This chapter covers the internal architecture of the Sedulous engine – how subsystems are organized, how to build your own, and how the update loop works. You don’t need this for basic engine use, but it’s essential for extending the engine with custom gameplay systems.
The Context is the central hub that owns and manages all engine subsystems. It handles registration, initialization order, per-frame updates, and shutdown.
EngineApplication creates a Context automatically. You access it via Context from within any application method:
let sceneSub = Context.GetSubsystem<SceneSubsystem>();
let audioSub = Context.GetSubsystem<AudioSubsystem>();
A Subsystem is a self-contained engine module registered with the Context. Each subsystem has a lifecycle and an update priority.
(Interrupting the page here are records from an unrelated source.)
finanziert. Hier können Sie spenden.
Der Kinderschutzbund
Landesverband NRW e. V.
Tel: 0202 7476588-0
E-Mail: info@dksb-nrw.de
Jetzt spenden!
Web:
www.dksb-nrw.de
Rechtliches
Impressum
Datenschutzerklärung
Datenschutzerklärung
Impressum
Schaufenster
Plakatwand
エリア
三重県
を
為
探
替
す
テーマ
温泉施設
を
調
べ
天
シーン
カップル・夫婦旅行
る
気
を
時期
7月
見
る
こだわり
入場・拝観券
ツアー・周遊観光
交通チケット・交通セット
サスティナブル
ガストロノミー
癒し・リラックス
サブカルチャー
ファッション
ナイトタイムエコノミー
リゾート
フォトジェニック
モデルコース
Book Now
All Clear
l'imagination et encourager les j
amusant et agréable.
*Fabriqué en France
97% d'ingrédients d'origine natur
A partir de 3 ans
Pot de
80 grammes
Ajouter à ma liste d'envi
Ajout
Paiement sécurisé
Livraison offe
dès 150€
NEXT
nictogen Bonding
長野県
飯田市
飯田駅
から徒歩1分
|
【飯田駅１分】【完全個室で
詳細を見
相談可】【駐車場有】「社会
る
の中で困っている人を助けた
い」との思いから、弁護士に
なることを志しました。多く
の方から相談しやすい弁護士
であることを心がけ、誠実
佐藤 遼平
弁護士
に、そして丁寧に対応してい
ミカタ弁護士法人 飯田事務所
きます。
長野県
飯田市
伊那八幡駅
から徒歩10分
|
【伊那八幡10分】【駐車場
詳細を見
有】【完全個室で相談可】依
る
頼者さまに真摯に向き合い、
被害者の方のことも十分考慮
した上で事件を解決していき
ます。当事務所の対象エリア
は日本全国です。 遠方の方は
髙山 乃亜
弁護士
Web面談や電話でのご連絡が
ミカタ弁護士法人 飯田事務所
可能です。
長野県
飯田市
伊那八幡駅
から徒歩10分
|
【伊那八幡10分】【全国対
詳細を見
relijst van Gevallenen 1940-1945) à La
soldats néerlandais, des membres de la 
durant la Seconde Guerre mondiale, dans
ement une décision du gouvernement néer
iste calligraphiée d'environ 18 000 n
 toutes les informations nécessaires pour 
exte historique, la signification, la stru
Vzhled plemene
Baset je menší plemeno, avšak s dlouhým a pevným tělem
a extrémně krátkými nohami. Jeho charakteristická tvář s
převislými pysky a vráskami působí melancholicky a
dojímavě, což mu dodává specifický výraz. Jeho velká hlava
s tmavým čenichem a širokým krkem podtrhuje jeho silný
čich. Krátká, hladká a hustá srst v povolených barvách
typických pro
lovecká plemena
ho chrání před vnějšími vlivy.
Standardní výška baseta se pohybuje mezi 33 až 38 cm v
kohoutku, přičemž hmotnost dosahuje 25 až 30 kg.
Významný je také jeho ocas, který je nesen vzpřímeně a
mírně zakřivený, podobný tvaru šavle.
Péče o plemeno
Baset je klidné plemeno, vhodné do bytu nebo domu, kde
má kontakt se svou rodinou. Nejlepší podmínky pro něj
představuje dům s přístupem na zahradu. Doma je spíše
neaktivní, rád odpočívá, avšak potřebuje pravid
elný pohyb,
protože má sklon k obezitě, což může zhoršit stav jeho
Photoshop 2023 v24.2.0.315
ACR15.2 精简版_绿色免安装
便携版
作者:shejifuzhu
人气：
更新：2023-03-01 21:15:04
EngineApplication registers these by default:
| Subsystem | Purpose | UpdateOrder |
|---|---|---|
SceneSubsystem |
Scene lifecycle, entity management | 0 |
PhysicsSubsystem |
Rigid body simulation, collision | 100 |
AnimationSubsystem |
Skeletal, property, and graph animation | 150 |
AudioSubsystem |
Sound playback, 3D spatialization | 200 |
NavigationSubsystem |
AI pathfinding, navmesh | 300 |
EngineUISubsystem |
Screen-space and world-space UI | 400 |
RenderSubsystem |
3D rendering, shadows, post-processing | 500 |
Lower UpdateOrder runs first. Physics updates before animation, animation before audio, all before rendering.
| Method | When | Order |
|---|---|---|
OnInit() |
Context.Startup() | Registration order |
OnReady() |
After all OnInit() completes | Registration order |
Update(float dt) |
Every frame | Sorted by UpdateOrder |
PostUpdate(float dt) |
After all Update() calls | Sorted by UpdateOrder |
OnPrepareShutdown() |
Before shutdown begins | Reverse order |
OnShutdown() |
Context.Shutdown() | Reverse order |
OnReady is called after all subsystems are initialized, enabling cross-subsystem wiring that can’t happen during OnInit (because the other subsystem might not exist yet).
using Sedulous.Runtime;
class GameSubsystem : Subsystem
{
public override int32 UpdateOrder => 50; // After scenes, before physics
protected override void OnInit()
{
// Initialize game state, load configs
}
public override void Update(float deltaTime)
{
// Game logic that runs every frame
}
protected override void OnShutdown()
{
// Cleanup
}
}
Register it in OnConfigure (called before Context.Startup):
protected override void OnConfigure(Context context)
{
context.RegisterSubsystem(new GameSubsystem());
}
Subsystems that implement ISceneAware are notified when scenes are created and destroyed. This is how engine subsystems inject their component managers into scenes automatically.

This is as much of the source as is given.